Several years ago I thought about creating a series of hands-on microcontroller courses and talked with a fellow I knew about assisting with teaching and creating the course materials. My friend "Bob" liked the idea and started to think about electronic educational hardware for students. Bob produced several interesting designs and he continued to try to fit more and more on a small circuit board. He scoured eBay for deals on components and got the bill of materials to an absolute minimum.

Bob and I talked often and he always explained his latest innovations, hardware ideas, and why students would like his newest design. "But Bob," I'd say, "there's a lot of good, inexpensive hardware out there now. What if something changes and you can't get a component? Or suppose a microcontroller you use becomes obsolete? If we decide to teach about Ethernet or USB, you'll have to create a new design. And you'd have to stock materials, assemble boards, test them, and keep an inventory."

Bob always assured me he had everything under control and ended many conversations with an explanation of what his next hardware iteration would do and look like. To me, the opportunity centered on teaching useful skills and creating publishable educational materials, not creating hardware. Then, as now, MCU demo and evaluation boards with all types of peripherals and add-on devices could give students good, inexpensive commercial hardware, development software, and real-world code examples. As Bob fixated on creating the ultimate teaching hardware rather than on the course information, I abandoned the project and moved on to other work.

I have seen entrepreneurs fall into the "donut-hole trap" many times. They lose sight of the overall problem and fix their vision on something unimportant, or already done by someone else and readily available. I fell into that trap several times, too.
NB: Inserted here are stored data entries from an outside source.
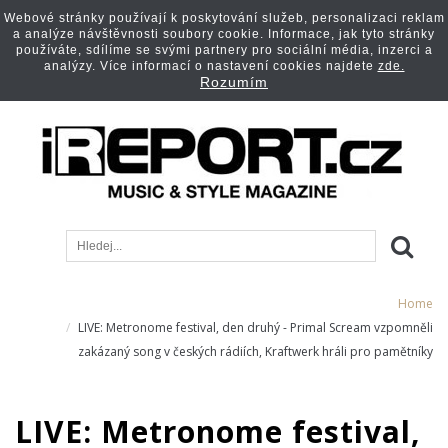
Webové stránky používají k poskytování služeb, personalizaci reklam
a analýze návštěvnosti soubory cookie. Informace, jak tyto stránky
používáte, sdílíme se svými partnery pro sociální média, inzerci a
analýzy. Více informací o nastavení cookies najdete
zde.
Rozumím
Home
LIVE: Metronome festival, den druhý - Primal Scream vzpomněli
zakázaný song v českých rádiích, Kraftwerk hráli pro pamětníky
LIVE: Metronome festival,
My brother Chris and I always liked chemistry, so naturally we created all sorts of fireworks and used our grandfather's 10-acre property as our proving ground. As a teenager, Chris decided we should publish our "formulas" and sell them to other do-it-yourself fireworks enthusiasts. We ran small ads in Popular Science magazine and business took off. Then we thought, let's sell some chemicals and pyrotechnic fuse, too. But soon the fuse supplier ended its manufacture and the postal service decided to refuse to ship our "smoke powder." We had lost sight of what we did well -- creating fireworks formulas and selling them.

Early in my design career, I helped start a small company that produced electronic hardware. But after going down that road for about a year, it became clear that manufacturing and creating one-off equipment would not pay. And handling production problems took time away from creating new designs. So my colleagues and I licensed designs to a company and collected royalties. We continued to come up with and license designs and let someone else worry about staff, delivery, inventory, and other problems. I had lost sight of our strengths -- creating products for others to manufacture.

I could share other stories but will give you an opportunity to share one of your "donut vs. hole" experiences.